Judge: Effective State Abstraction for Guiding Automated Web GUI Testing
Chenxu Liu, Junheng Wang, Wei Yang, Ying Zhang, Tao Xie · 2026 · ACM Transactions on Software Engineering and Methodology · doi:10.1145/3736162
Summary
This paper presents Judge, a novel approach to state abstraction for automated web GUI testing (AWGT). AWGTs explore web applications by performing GUI actions and building a state model to guide further exploration, maximising code coverage within a fixed time budget. Effective state abstraction groups pages that exhibit the same behaviour from a testing perspective into the same state, preventing testing tools from getting stuck in loops or re-exploring the same areas. The core challenge Judge addresses is that existing approaches rely on DOM-based or visual similarity metrics with predefined thresholds or learning-based classifiers, but these struggle because functionally identical pages can exhibit substantial structural differences. The paper identifies four causes: dynamically loaded data (changing text and images between visits), dynamically generated HTML attributes such as unique IDs generated by frameworks like React or Ember.js, dynamic element reordering where DOM elements appear in different positions due to asynchronous loading, and extendable elements where lists and grids vary in the number of items displayed. Judge uses a merge-and-classify strategy. In the merge phase, a tree-hash-based algorithm traverses the DOM and collapses sibling elements sharing identical subtree structures into one, stripping text content and HTML attributes.
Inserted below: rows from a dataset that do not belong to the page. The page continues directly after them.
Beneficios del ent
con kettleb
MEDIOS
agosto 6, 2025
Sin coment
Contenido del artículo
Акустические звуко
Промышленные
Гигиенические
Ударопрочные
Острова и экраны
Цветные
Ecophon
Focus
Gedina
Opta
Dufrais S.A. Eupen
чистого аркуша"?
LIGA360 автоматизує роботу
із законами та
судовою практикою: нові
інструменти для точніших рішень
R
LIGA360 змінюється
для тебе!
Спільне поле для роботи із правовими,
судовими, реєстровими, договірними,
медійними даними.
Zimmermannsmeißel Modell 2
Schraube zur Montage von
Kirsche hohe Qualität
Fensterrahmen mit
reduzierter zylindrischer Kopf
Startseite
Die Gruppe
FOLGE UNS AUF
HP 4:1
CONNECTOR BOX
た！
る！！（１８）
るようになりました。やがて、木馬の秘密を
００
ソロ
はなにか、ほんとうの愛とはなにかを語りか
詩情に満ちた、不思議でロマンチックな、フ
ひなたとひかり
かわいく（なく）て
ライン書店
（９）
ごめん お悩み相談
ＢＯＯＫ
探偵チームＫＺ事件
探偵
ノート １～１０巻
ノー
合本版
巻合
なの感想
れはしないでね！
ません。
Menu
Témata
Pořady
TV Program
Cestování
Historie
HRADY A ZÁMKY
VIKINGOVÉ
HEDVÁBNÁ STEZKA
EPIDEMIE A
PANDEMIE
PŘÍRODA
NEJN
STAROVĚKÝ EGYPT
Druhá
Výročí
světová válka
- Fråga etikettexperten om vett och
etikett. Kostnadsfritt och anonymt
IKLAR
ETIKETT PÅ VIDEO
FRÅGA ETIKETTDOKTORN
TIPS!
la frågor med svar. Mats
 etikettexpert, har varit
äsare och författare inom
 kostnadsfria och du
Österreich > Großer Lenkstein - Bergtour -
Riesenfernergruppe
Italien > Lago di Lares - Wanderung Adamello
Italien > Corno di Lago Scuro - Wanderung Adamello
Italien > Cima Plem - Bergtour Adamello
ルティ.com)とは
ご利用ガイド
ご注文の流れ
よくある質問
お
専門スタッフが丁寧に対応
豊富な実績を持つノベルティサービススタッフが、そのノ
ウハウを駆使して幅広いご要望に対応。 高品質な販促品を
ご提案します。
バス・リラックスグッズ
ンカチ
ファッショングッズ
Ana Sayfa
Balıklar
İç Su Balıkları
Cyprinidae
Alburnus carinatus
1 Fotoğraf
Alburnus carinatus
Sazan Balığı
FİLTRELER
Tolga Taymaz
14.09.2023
In the classify phase, simplified DOMs are converted to vector embeddings using a contrastive learning model with BERT or Longformer encoders and classified using an SVM. The paper references W3C HTML Living Standard and WCAG 2.1 semantic tagging conventions as rationale for relying on HTML tag structure. Evaluated on datasets with approximately 100,000 page pairs, Judge demonstrates consistently superior performance across 13 baseline approaches.
Key findings
Judge outperforms all 13 baseline approaches on three manually labelled datasets in macro-averaged F1 score, with improvements ranging from 8.95% to 28.90% over threshold-based baselines and 8.95% over WebEmbed, the strongest deep-learning baseline. On the held-out SS test set, improvements over baselines reach 6.92 to 99.32%. The structure-merging algorithm alone, applied as a preprocessing step to existing baselines, improved their F1 scores by an average of 11.4 to 17.0% for threshold-based methods and 4.8% for a GNN approach. In AWGT guidance experiments on six open-source web applications, Judge improved JavaScript branch coverage by an average of 2.62 to 14.12% compared to the five most effective competing approaches. The structure-merging algorithm reduced average DOM length by 94.1% on the training dataset, making embedding far more efficient. Judge was 99.5% and 97.1% faster than Levenshtein and RTED algorithms respectively. Ablation studies confirmed that both the structure-merging phase and contrastive learning phase each contribute meaningfully. Judge is the only approach tested that consistently achieves stable high coverage across all six web applications, demonstrating strong generalisability.
Relevance
While focused on software testing rather than accessibility directly, Judge has meaningful implications for accessibility evaluation at scale. Automated web GUI testing tools explore web applications for defects, and the same crawling infrastructure can be configured to check for accessibility violations during exploration. Judge's more accurate state abstraction prevents crawlers from looping and ensures broader application coverage within fixed time budgets, which directly translates to discovering more accessibility issues across more application states. The paper explicitly references WCAG 2.1 and W3C HTML semantics as a design rationale, noting that semantic HTML tags carry behavioural meaning that structural analysis can exploit. For accessibility practitioners considering automated testing pipelines, Judge illustrates that the quality of state modelling is a critical upstream factor in how thoroughly a tool can audit a web application. Limitations include reduced effectiveness with canvas-heavy or heavily obfuscated frontends, and datasets primarily drawn from open-source apps that may not fully represent enterprise accessibility contexts.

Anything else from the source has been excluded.